Source material START

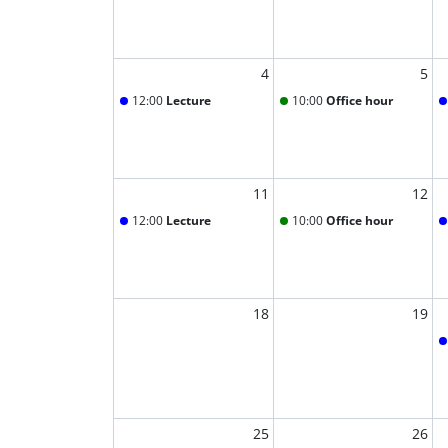
4
5
12:00
Lecture
10:00
Office hour
11
12
12:00
Lecture
10:00
Office hour
18
19
25
26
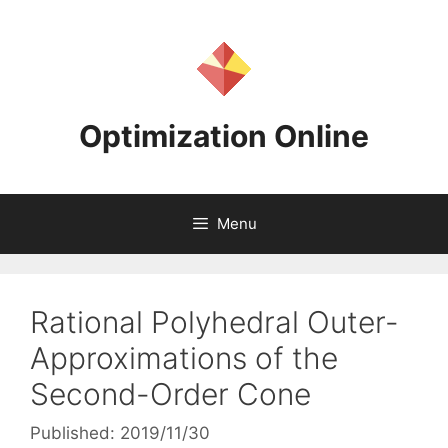
Skip
to
content
Optimization Online
Menu
Rational Polyhedral Outer-
Approximations of the
Second-Order Cone
Published: 2019/11/30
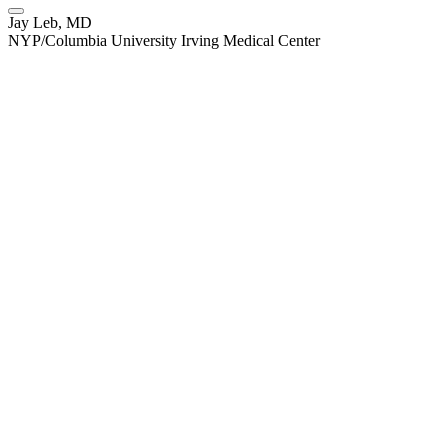
Jay Leb, MD
NYP/Columbia University Irving Medical Center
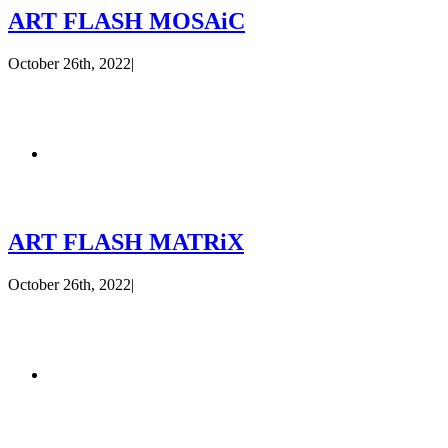
ART FLASH MOSAiC
October 26th, 2022
|
ART FLASH MATRiX
October 26th, 2022
|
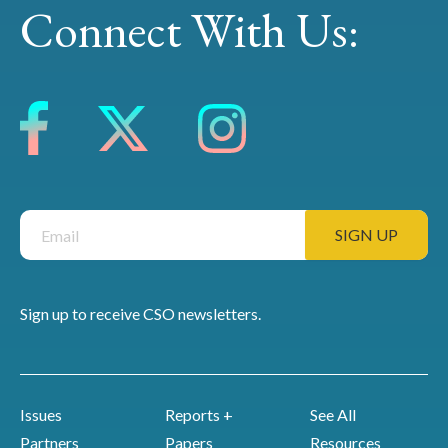
Connect With Us:
Sign up to receive CSO newsletters.
Issues
Reports +
See All
Partners
Papers
Resources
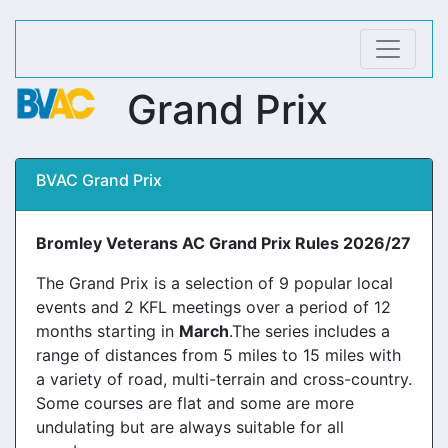
Grand Prix
BVAC Grand Prix
Bromley Veterans AC Grand Prix Rules 2026/27
The Grand Prix is a selection of 9 popular local
events and 2 KFL meetings over a period of 12
months starting in
March
.The series includes a
range of distances from 5 miles to 15 miles with
a variety of road, multi-terrain and cross-country.
Some courses are flat and some are more
undulating but are always suitable for all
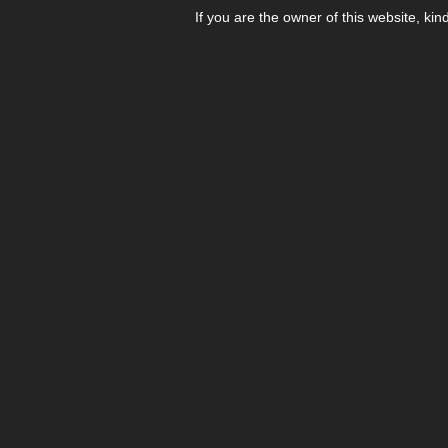
If you are the owner of this website, kin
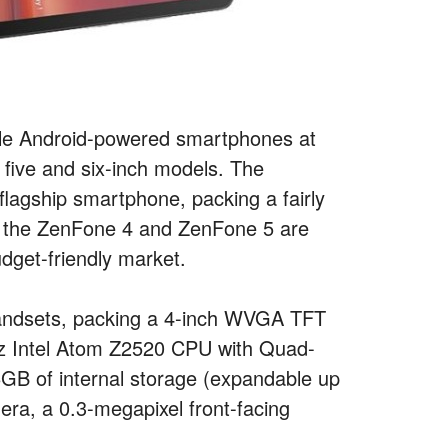
ble Android-powered smartphones at
, five and six-inch models. The
flagship smartphone, packing a fairly
th the ZenFone 4 and ZenFone 5 are
dget-friendly market.
 handsets, packing a 4-inch WVGA TFT
GHz Intel Atom Z2520 CPU with Quad-
B of internal storage (expandable up
ra, a 0.3-megapixel front-facing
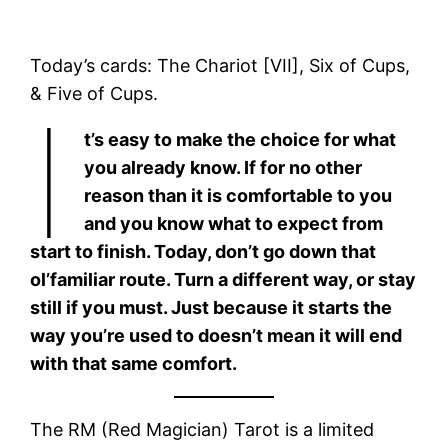
Today’s cards: The Chariot [VII], Six of Cups,
& Five of Cups.
I
t’s easy to make the choice for what
you already know. If for no other
reason than it is comfortable to you
and you know what to expect from
start to finish. Today, don’t go down that
ol’familiar route. Turn a different way, or stay
still if you must. Just because it starts the
way you’re used to doesn’t mean it will end
with that same comfort.
The RM (Red Magician) Tarot is a limited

Source material END

### Task brief
From the first line to the last, repeat the entries exactly and leave out the pictures.

### Written response
4
5
12:00
Lecture
10:00
Office hour
11
12
12:00
Lecture
10:00
Office hour
18
19
25
26
Skip
to
content
Optimization Online
Menu
Rational Polyhedral Outer-
Approximations of the
Second-Order Cone
Published: 2019/11/30
Jay Leb, MD
NYP/Columbia University Irving Medical Center
ART FLASH MOSAiC
October 26th, 2022
|
ART FLASH MATRiX
October 26th, 2022
|
Connect With Us:
Sign up to receive CSO newsletters.
Issues
Reports +
See All
Partners
Papers
Resources
Grand Prix
BVAC Grand Prix
Bromley Veterans AC Grand Prix Rules 2026/27
The Grand Prix is a selection of 9 popular local
events and 2 KFL meetings over a period of 12
months starting in
March
.The series includes a
range of distances from 5 miles to 15 miles with
a variety of road, multi-terrain and cross-country.
Some courses are flat and some are more
undulating but are always suitable for all
If you are the owner of this website, kin
ble Android-powered smartphones at
, five and six-inch models. The
flagship smartphone, packing a fairly
th the ZenFone 4 and ZenFone 5 are
dget-friendly market.
 handsets, packing a 4-inch WVGA TFT
GHz Intel Atom Z2520 CPU with Quad-
B of internal storage (expandable up
ra, a 0.3-megapixel front-facing
Today’s cards: The Chariot [VII], Six of Cups,
& Five of Cups.
I
t’s easy to make the choice for what
you already know. If for no other
reason than it is comfortable to you
and you know what to expect from
start to finish. Today, don’t go down that
ol’familiar route. Turn a different way, or stay
still if you must. Just because it starts the
way you’re used to doesn’t mean it will end
with that same comfort.
The RM (Red Magician) Tarot is a limited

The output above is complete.